:: What is required ::
Search the listing for the word "روند" and return each line that contains it.

:: Entries shown ::
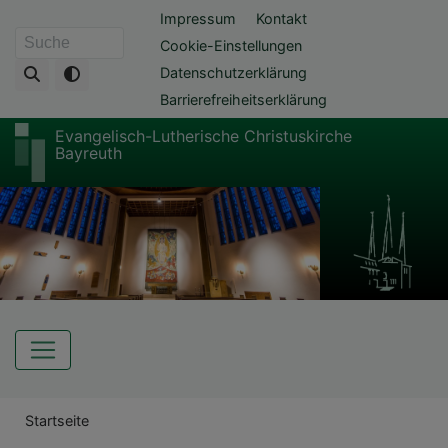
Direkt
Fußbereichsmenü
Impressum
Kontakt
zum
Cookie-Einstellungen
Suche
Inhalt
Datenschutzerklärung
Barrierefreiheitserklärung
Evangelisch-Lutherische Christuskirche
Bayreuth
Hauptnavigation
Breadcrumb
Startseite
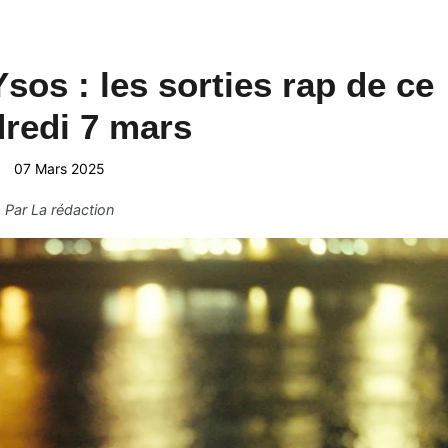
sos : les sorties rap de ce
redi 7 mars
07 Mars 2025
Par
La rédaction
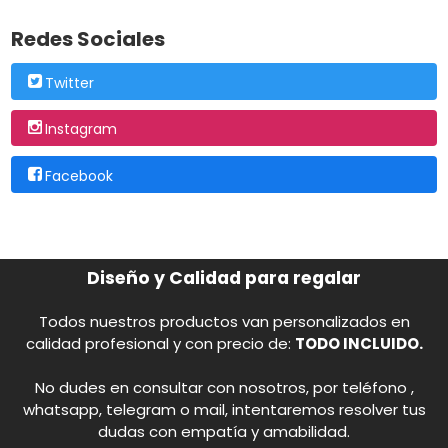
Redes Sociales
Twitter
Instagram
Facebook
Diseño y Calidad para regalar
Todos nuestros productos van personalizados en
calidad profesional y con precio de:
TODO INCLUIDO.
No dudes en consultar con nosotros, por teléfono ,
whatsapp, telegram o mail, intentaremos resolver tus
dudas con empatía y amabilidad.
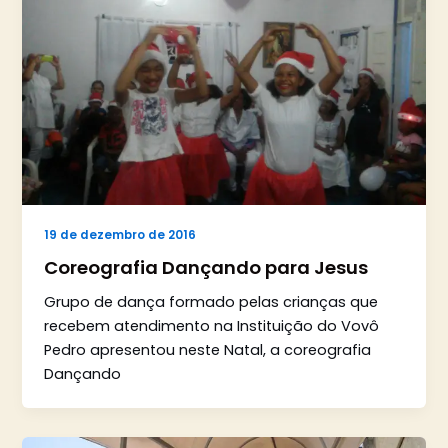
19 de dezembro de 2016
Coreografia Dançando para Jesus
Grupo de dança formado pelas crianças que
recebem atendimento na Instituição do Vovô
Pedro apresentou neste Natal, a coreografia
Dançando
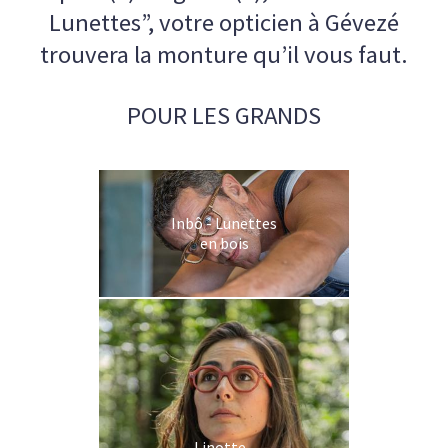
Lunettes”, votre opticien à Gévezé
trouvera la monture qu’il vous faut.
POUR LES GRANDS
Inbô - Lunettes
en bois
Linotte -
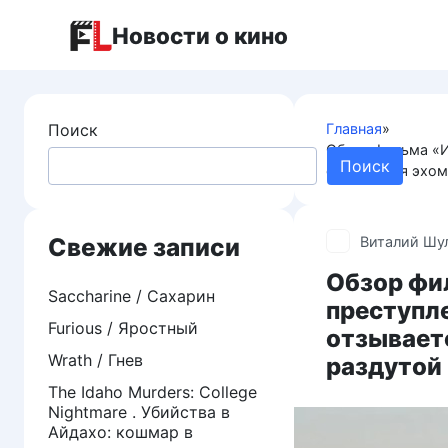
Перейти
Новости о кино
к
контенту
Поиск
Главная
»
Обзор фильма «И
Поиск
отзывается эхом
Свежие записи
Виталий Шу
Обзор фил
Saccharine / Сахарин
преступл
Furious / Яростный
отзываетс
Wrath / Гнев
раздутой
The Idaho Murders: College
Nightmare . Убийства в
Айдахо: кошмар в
==
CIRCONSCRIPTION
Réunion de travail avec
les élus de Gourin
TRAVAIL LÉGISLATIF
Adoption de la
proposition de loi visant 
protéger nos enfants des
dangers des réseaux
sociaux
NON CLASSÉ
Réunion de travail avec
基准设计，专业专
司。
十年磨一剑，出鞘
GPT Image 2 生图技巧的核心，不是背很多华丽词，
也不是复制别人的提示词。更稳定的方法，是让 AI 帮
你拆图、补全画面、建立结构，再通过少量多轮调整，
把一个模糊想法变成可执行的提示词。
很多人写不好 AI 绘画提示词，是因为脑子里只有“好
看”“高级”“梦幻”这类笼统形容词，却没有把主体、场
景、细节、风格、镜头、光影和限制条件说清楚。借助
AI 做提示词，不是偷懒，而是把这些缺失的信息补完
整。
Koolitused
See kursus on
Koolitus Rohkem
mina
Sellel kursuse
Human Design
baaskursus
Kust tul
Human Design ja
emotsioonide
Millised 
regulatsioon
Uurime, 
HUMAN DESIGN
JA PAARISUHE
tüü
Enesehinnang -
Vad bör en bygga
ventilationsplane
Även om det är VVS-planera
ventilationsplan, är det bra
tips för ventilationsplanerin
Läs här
---
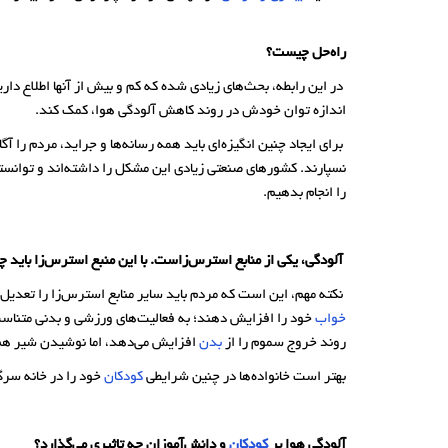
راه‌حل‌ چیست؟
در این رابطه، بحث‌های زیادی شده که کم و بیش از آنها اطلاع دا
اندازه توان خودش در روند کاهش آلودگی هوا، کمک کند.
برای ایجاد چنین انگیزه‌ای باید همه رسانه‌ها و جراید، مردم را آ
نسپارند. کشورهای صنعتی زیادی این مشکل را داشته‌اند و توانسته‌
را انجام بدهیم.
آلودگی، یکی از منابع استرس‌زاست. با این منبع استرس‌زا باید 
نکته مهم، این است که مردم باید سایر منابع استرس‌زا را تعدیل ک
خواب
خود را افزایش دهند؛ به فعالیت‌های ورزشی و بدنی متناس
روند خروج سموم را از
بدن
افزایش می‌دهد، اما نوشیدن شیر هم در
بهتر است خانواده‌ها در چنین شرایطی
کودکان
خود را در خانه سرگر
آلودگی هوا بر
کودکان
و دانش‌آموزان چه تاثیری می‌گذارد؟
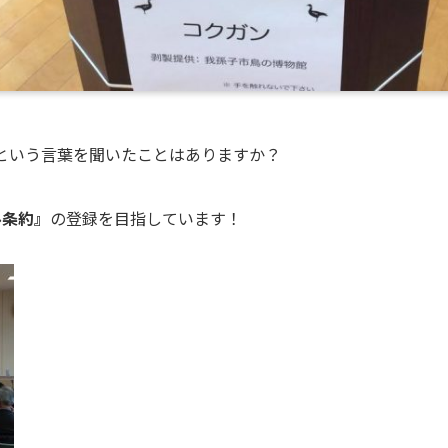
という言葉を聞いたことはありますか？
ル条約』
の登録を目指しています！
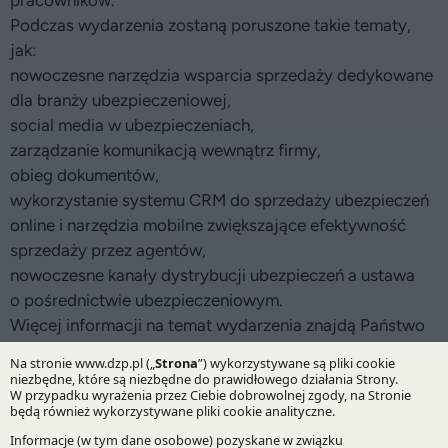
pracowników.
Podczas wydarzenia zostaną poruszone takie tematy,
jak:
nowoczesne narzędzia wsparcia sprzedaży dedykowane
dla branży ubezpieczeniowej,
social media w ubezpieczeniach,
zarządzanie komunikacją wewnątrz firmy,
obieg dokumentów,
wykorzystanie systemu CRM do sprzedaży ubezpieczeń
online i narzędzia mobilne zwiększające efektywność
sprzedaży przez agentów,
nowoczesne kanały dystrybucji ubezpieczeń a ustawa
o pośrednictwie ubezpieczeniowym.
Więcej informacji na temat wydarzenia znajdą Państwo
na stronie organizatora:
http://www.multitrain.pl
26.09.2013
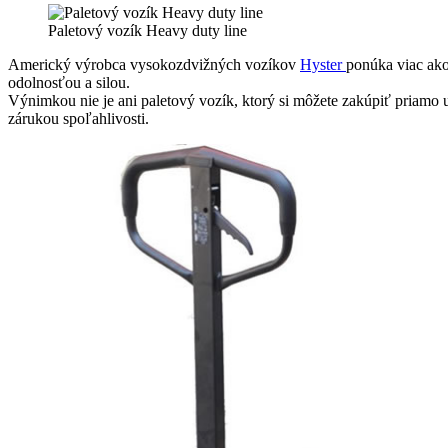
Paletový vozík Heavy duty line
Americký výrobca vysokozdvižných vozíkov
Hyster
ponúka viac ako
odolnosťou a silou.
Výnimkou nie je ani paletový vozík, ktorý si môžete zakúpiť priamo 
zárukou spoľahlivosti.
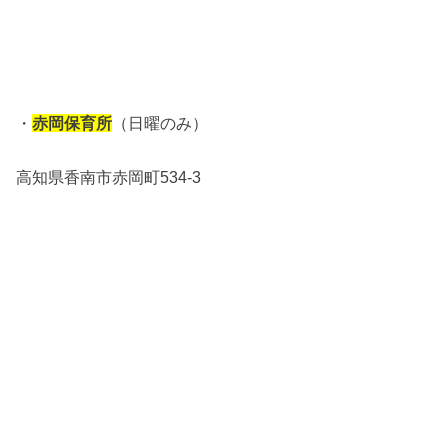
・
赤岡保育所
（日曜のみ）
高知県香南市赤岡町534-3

:: Response area ::
اندازه توان خودش در روند کاهش آلودگی هوا، کمک کند.
روند خروج سموم را از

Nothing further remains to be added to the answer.